Create a multi-environment trials data object — create

This function combines all types of data sources (genotypic, phenotypic, information about the environments, environmental data if available...) in a single data object of class METData.

new_create_METData(
  geno = NULL,
  map = NULL,
  pheno = NULL,
  info_environments = NULL,
  raw_weather_data = NULL,
  climate_variables = NULL,
  soil_variables = NULL,
  compute_climatic_ECs = FALSE,
  path_to_save = NULL,
  as_test_set = FALSE,
  get_public_soil_data = FALSE,
  ...
)

create_METData(
  geno = NULL,
  pheno = NULL,
  info_environments = NULL,
  map = NULL,
  climate_variables = NULL,
  compute_climatic_ECs = FALSE,
  soil_variables = NULL,
  raw_weather_data = NULL,
  path_to_save = NULL,
  ...
)

validate_create_METData(x, ...)

Arguments

geno	`numeric` genotype values stored in a `matrix` or `data.frame` which contains the geno_ID as row.names and markers as columns.
map	`data.frame` object with 3 columns. marker `character` with marker names chr `numeric` with chromosome number pos `numeric` with marker position. Map object not mandatory.
pheno	`data.frame` object with at least 4 columns. geno_ID `character` contains the genotype identifiers. year `numeric` contains the year of the observation. location `character` contains the name of the location. From the fourth column on: each column is `numeric` and contains phenotypic values for a phenotypic trait observed in a combination Year x Location. Names of the traits should be provided as column names. The geno_ID must be a subset of the row.names in the geno object.
info_environments	`data.frame` object with at least the 4 following columns. year: `numeric` Year label of the environment location: `character` Name of the location longitude: `numeric` longitude of the environment latitude: `numeric` latitude of the environment The two next columns are required only if weather data should be retrieved from NASA POWER data using the argument `compute_climatic_EC` set to TRUE, or if raw weather data are provided: planting.date: (optional) `Date` YYYY-MM-DD harvest.date: (optional) `Date` YYYY-MM-DD elevation: (optional) `numeric` The data.frame should contain as many rows as Year x Location combinations which will be used in pheno_new.
raw_weather_data	`data.frame` can be let as NULL by user, if no daily weather datasets are available. If else, required columns should be provided like this (colnames should be respected): longitude `numeric` latitude `numeric` year `numeric` location `character` YYYYMMDD `Date` Available weather data provided by user must be a subset of the following weather variable names. Colnames must be given as following: T2M `numeric` Daily mean temperature (°C) T2M_MIN `numeric` Daily minimum temperature (°C) T2M_MAX `numeric` Daily maximum temperature (°C) PRECTOTCORR `numeric` Daily total precipitation (mm) RH2M `numeric` Daily mean relative humidity (%) RH2M_MIN `numeric` Daily minimum relative humidity (%) RH2M_MAX `numeric` Daily maximum relative humidity (%) daily_solar_radiation `numeric` daily solar radiation (MJ/m^2/day) top_atmosphere_insolation `numeric` Top-of-atmosphere Insolation (MJ/m^2/day) T2MDEW `numeric` Dew Point (°C) It is not required that weather data for ALL environments are provided by the user. If weather data for some environments are missing, they will be retrieved by the NASA
climate_variables	`data.frame` can be let as NULL by user, if no climate variables provided as input. Otherwise, a `data.frame` should be provided. The data.frame should contain as many rows as the `info_environments` `data.frame`. Columns should be: year `numeric` with the year label location `character` with the location character Columns 3 and + should be numeric and contain the climate (weather-based) covariates. If climate_variables is provided,`compute_climatic_ECs`should be set to `FALSE`.
soil_variables	`data.frame` can be let as NULL by user, if no soil variables provided as input. Otherwise, a `data.frame` should be provided.
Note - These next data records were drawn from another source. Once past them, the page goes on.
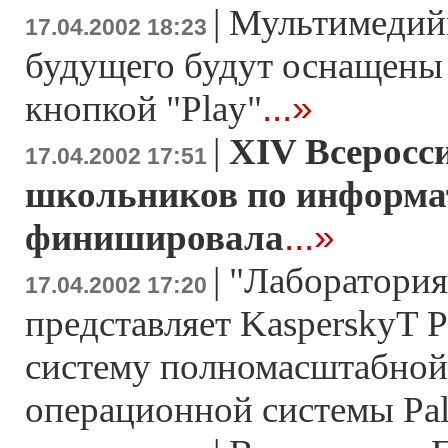
|
Мультимедий
17.04.2002 18:23
будущего будут оснащены
...»
кнопкой "Play"
|
XIV Всеросс
17.04.2002 17:51
школьников по информа
...»
финишировала
|
"Лаборатория
17.04.2002 17:20
представляет KasperskyT Pa
систему полномасштабной
операционной системы Pa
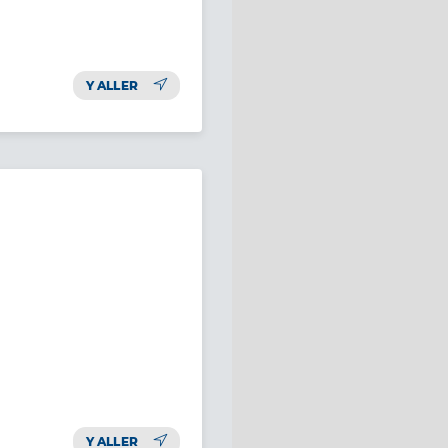
Y ALLER
Y ALLER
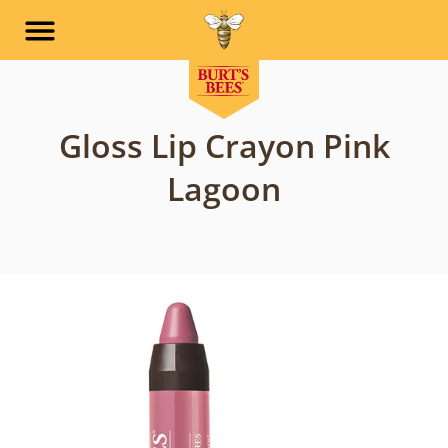
Skip to main navigation
Skip to content
Skip to footer
Gloss Lip Crayon Pink
Lagoon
The data.frame should contain as many rows as the `info_environments` `data.frame`. Columns should be: year `numeric` with the year label location `character` with the location character Columns 3 and + should be numeric and contain the soil-based environmental covariates.
compute_climatic_ECs	`logical` indicates if climatic covariates should be computed with the function. Default is `FALSE`. Set compute_climatic_ECs = `TRUE` if user wants to use weather data from NASA POWER data OR if raw weather data are available and should be used (also possible to provide field weather data for only some environments; weather data for other environments present in the dataset will be retrieved using the NASA POWER query.
path_to_save	Path where daily weather data (if retrieved) and plots based on k-means clustering are saved.
as_test_set	If using a prediction set (i.e. no phenotypic values for the new data to predict), should be set to TRUE. Default is FALSE.
get_public_soil_data	`logical` Indicates whether public soil data should be downloaded.

Value

A formatted list of class METData which contains the following elements:

geno: matrix with genotype values of phenotyped individuals.
map: data.frame with genetic map.
pheno: data.frame with phenotypic trait values.
compute_EC_by_geno: logical indicates if environmental covariates were required to be retrieved via the package by the user.
env_data: data.frame with the environmental covariates per environment
list_climatic_predictors: character with the names of the climatic predictor variables
list_soil_predictors: character with the names of the soil-based predictor variables
info_environments: data.frame contains basic information on each environment.
ECs_computed: logical subelement added in the output to indicate if the function get_ECs() was run within the pipeline.
climate_data_retrieved: logical subelement added in the output to indicate if NASAPOWER data were retrieved within the pipeline.

Author

Cathy C. Westhues cathy.jubin@uni-goettingen.de

Examples


data(geno_G2F)
data(pheno_G2F)
data(map_G2F)
data(info_environments_G2F)
data(soil_G2F)
# Create METData and get climate variables from NASAPOWER data & use soil variables
METdata_G2F <- create_METData(geno=geno_G2F,pheno=pheno_G2F,map=map_G2F,climate_variables = NULL,compute_climatic_ECs = TRUE,info_environments = info_environments_G2F,soil_variables=soil_G2F, path_to_save = "~/g2f_data")
#> No climate covariates provided by the user.
#> Warning: Coercing info_environments$planting.date to class 'POSIXct'.
#> Warning: Coercing info_environments$harvest.date to class 'POSIXct'.
#> Step 1: Processing/Retrieval of daily weather data starts!
#> Daily weather tables have been downloaded from NASA POWER for the required environments in a previous run, and are matching the environments ID/planting and harvest dates used in this analysis.
#>  These data will be used. 
#> Daily weather tables downloaded from NASA POWER for the required environments!
#> Step 1 is done!
#> Step 2: Aggregation of daily weather data into covariavate starts!
#> Step 2 is done!
#> Computation of environmental covariates is done.
#> Clustering of env. data starts.
#> Clustering of env. data done.
#> Soil and climate data will be included in the final METData object. 

data(geno_indica)
data(map_indica)
data(pheno_indica)
data(info_environments_indica)
data(climate_variables_indica)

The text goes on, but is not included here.